Retype all of the data that follows, line for line.

- **ENTRIES SUPPLIED**:
──────

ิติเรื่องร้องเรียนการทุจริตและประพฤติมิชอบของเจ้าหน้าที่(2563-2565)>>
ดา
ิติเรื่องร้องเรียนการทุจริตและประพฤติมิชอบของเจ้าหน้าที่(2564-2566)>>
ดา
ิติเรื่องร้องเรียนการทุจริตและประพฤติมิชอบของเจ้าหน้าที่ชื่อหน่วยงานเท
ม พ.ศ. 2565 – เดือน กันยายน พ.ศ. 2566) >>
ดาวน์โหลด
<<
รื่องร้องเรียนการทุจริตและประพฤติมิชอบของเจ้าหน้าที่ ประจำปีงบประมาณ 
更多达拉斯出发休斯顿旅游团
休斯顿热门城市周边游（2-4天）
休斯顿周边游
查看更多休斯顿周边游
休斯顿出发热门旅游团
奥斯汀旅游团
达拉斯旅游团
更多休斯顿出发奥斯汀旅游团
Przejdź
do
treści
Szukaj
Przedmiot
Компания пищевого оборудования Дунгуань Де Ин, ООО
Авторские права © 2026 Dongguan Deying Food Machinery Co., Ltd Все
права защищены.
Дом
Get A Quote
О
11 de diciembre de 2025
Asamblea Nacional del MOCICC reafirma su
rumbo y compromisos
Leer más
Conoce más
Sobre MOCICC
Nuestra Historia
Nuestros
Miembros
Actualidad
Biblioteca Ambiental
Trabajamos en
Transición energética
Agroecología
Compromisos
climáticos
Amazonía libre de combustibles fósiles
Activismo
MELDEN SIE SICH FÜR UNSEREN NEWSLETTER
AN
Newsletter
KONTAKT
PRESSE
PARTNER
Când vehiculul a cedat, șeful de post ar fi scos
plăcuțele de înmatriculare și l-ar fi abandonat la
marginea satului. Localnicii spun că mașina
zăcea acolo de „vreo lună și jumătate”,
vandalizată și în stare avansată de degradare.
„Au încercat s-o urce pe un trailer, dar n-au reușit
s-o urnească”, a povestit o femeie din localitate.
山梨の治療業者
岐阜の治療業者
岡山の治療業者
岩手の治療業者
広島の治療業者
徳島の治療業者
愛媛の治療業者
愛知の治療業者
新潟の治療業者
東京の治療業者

──────

- **ANSWER SPACE**:
ิติเรื่องร้องเรียนการทุจริตและประพฤติมิชอบของเจ้าหน้าที่(2563-2565)>>
ดา
ิติเรื่องร้องเรียนการทุจริตและประพฤติมิชอบของเจ้าหน้าที่(2564-2566)>>
ดา
ิติเรื่องร้องเรียนการทุจริตและประพฤติมิชอบของเจ้าหน้าที่ชื่อหน่วยงานเท
ม พ.ศ. 2565 – เดือน กันยายน พ.ศ. 2566) >>
ดาวน์โหลด
<<
รื่องร้องเรียนการทุจริตและประพฤติมิชอบของเจ้าหน้าที่ ประจำปีงบประมาณ 
更多达拉斯出发休斯顿旅游团
休斯顿热门城市周边游（2-4天）
休斯顿周边游
查看更多休斯顿周边游
休斯顿出发热门旅游团
奥斯汀旅游团
达拉斯旅游团
更多休斯顿出发奥斯汀旅游团
Przejdź
do
treści
Szukaj
Przedmiot
Компания пищевого оборудования Дунгуань Де Ин, ООО
Авторские права © 2026 Dongguan Deying Food Machinery Co., Ltd Все
права защищены.
Дом
Get A Quote
О
11 de diciembre de 2025
Asamblea Nacional del MOCICC reafirma su
rumbo y compromisos
Leer más
Conoce más
Sobre MOCICC
Nuestra Historia
Nuestros
Miembros
Actualidad
Biblioteca Ambiental
Trabajamos en
Transición energética
Agroecología
Compromisos
climáticos
Amazonía libre de combustibles fósiles
Activismo
MELDEN SIE SICH FÜR UNSEREN NEWSLETTER
AN
Newsletter
KONTAKT
PRESSE
PARTNER
Când vehiculul a cedat, șeful de post ar fi scos
plăcuțele de înmatriculare și l-ar fi abandonat la
marginea satului. Localnicii spun că mașina
zăcea acolo de „vreo lună și jumătate”,
vandalizată și în stare avansată de degradare.
„Au încercat s-o urce pe un trailer, dar n-au reușit
s-o urnească”, a povestit o femeie din localitate.
山梨の治療業者
岐阜の治療業者
岡山の治療業者
岩手の治療業者
広島の治療業者
徳島の治療業者
愛媛の治療業者
愛知の治療業者
新潟の治療業者
東京の治療業者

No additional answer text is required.